The State Duma, or Russian parliament’s lower house, is to determine on Friday the fate of the Kyoto protocol, the first legally binding accord of a global scale, the assessment of which in Russia’s scientific and public circles is controversial.
Nonetheless, most of deputies interviewed but an Itar-Tass correspondent expressed confidence that the protocol would be ratified “with a significant excess of 226 votes necessary for it”.
The Kyoto protocol, which was passed in 1997, aims at reduction of industrial atmospheric emissions that lead to so-called global warming.
The protocol can come in force after the ratification by signatory states, whose collective volume of atmospheric emissions was not less than 55 percent of the world’s total in 1990.

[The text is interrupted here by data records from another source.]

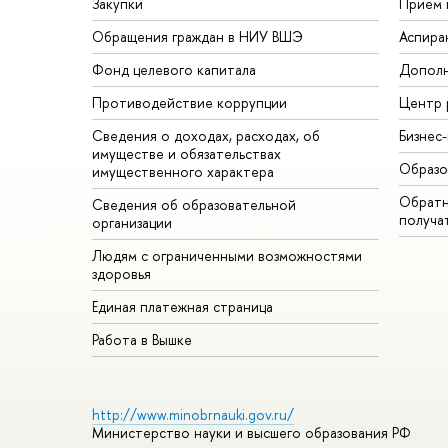
Закупки
Прием 
Обращения граждан в НИУ ВШЭ
Аспира
Фонд целевого капитала
Дополн
Противодействие коррупции
Центр 
Сведения о доходах, расходах, об
Бизнес
имуществе и обязательствах
Образо
имущественного характера
Обратн
Сведения об образовательной
получа
организации
Людям с ограниченными возможностями
здоровья
Единая платежная страница
Работа в Вышке
http://www.minobrnauki.gov.ru/
Министерство науки и высшего образования РФ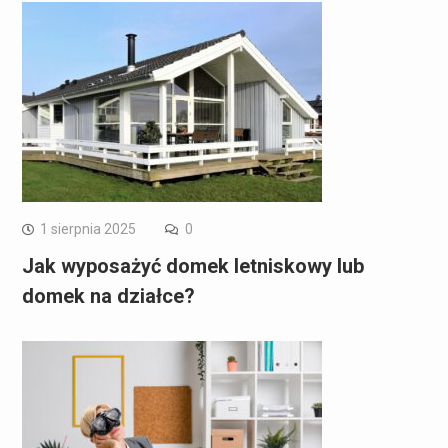
1 sierpnia 2025
0
Jak wyposażyć domek letniskowy lub
domek na działce?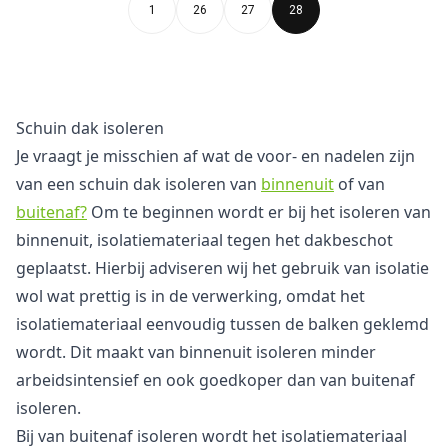
1
26
27
28
Schuin dak isoleren
Je vraagt je misschien af wat de voor- en nadelen zijn
van een schuin dak isoleren van
binnenuit
of van
buitenaf?
Om te beginnen wordt er bij het isoleren van
binnenuit, isolatiemateriaal tegen het dakbeschot
geplaatst. Hierbij adviseren wij het gebruik van isolatie
wol wat prettig is in de verwerking, omdat het
isolatiemateriaal eenvoudig tussen de balken geklemd
wordt. Dit maakt van binnenuit isoleren minder
arbeidsintensief en ook goedkoper dan van buitenaf
isoleren.
Bij van buitenaf isoleren wordt het isolatiemateriaal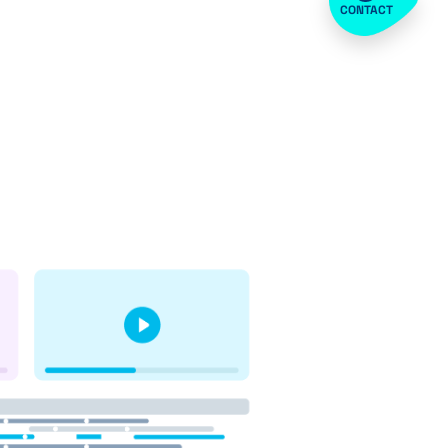
CONTACT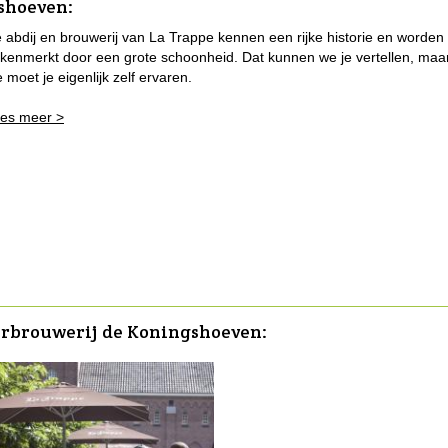
gshoeven
:
 abdij en brouwerij van La Trappe kennen een rijke historie en worden
kenmerkt door een grote schoonheid. Dat kunnen we je vertellen, maa
e moet je eigenlijk zelf ervaren.
es meer >
ierbrouwerij de Koningshoeven: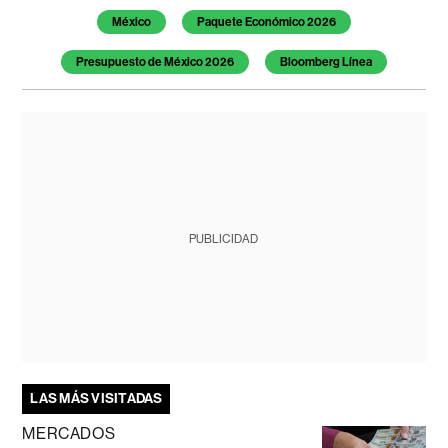
México
Paquete Económico 2026
Presupuesto de México 2026
Bloomberg Línea
PUBLICIDAD
LAS MÁS VISITADAS
MERCADOS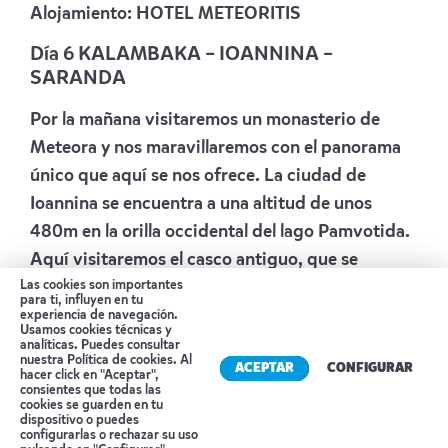
Alojamiento:
HOTEL METEORITIS
Día 6 KALAMBAKA – IOANNINA –
SARANDA
Por la mañana visitaremos un monasterio de
Meteora y nos maravillaremos con el panorama
único que aquí se nos ofrece. La ciudad de
Ioannina se encuentra a una altitud de unos
480m en la orilla occidental del lago Pamvotida.
Aquí visitaremos el casco antiguo, que se
Las cookies son importantes
encuentra en una península y está rodeado por
para ti, influyen en tu
las murallas de la fortaleza de Frourio. También
experiencia de navegación.
Usamos cookies técnicas y
verá la mezquita de Aslan Pasha (desde el
analíticas. Puedes consultar
nuestra
Política de cookies
. Al
ACEPTAR
CONFIGURAR
exterior). Bajo la mezquita se encuentran las
hacer click en "Aceptar",
consientes que todas las
catacumbas y prisiones donde fueron
cookies se guarden en tu
dispositivo o puedes
ejecutados muchos resistentes durante el
Reserva tu cita
configurarlas o rechazar su uso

The US refused to ratify the protocol in 2001, and its coming in force actually depends on Russia.
Russia’s supporters and opponents of the ratification of it are divided not so much over scientific validity and effectiveness of the measures envisioned by the document as economic consequences of it.
The Russian president’s economic adviser Andrei Illarionov, who is one of fierce opponents of the Kyoto protocol, said “we could loose the hope to become an economically strong country” if Russia ratified it.
The director of the Russian Academy of Sciences’ Institute of Water Problems, Viktor Danilov-Danilyan, is of the opinion that “this document is a model of international and national mechanisms that will help preserving a climatic balance on the globe”.
The chief of the Russian Hydrology and Meteorology Committee, Alexander Bedritsky, sees no loss in ratifying the protocol either.
He said the “fulfilment by Russia of obligations within the framework of the protocol is realistic in the initial period of effect of this document – 2008-12”.
State Duma Speaker Boris Gryzlov is of the view that after this period, provisions of the protocol could be modified and “participants in it will be able to discuss a further variant of its work”.
Russian Deputy Prime Minister Alexander Zhukov said the “coming of the protocol in force will allow attracting additional investment in Russia, primarily in energy-saving technology”.
“Russia advocates the Kyoto process,” President Vladimir Putin said at the Russia-European Union summit in May.
“We support it, but we have some concerns about obligations that we are to assume,” Putin said.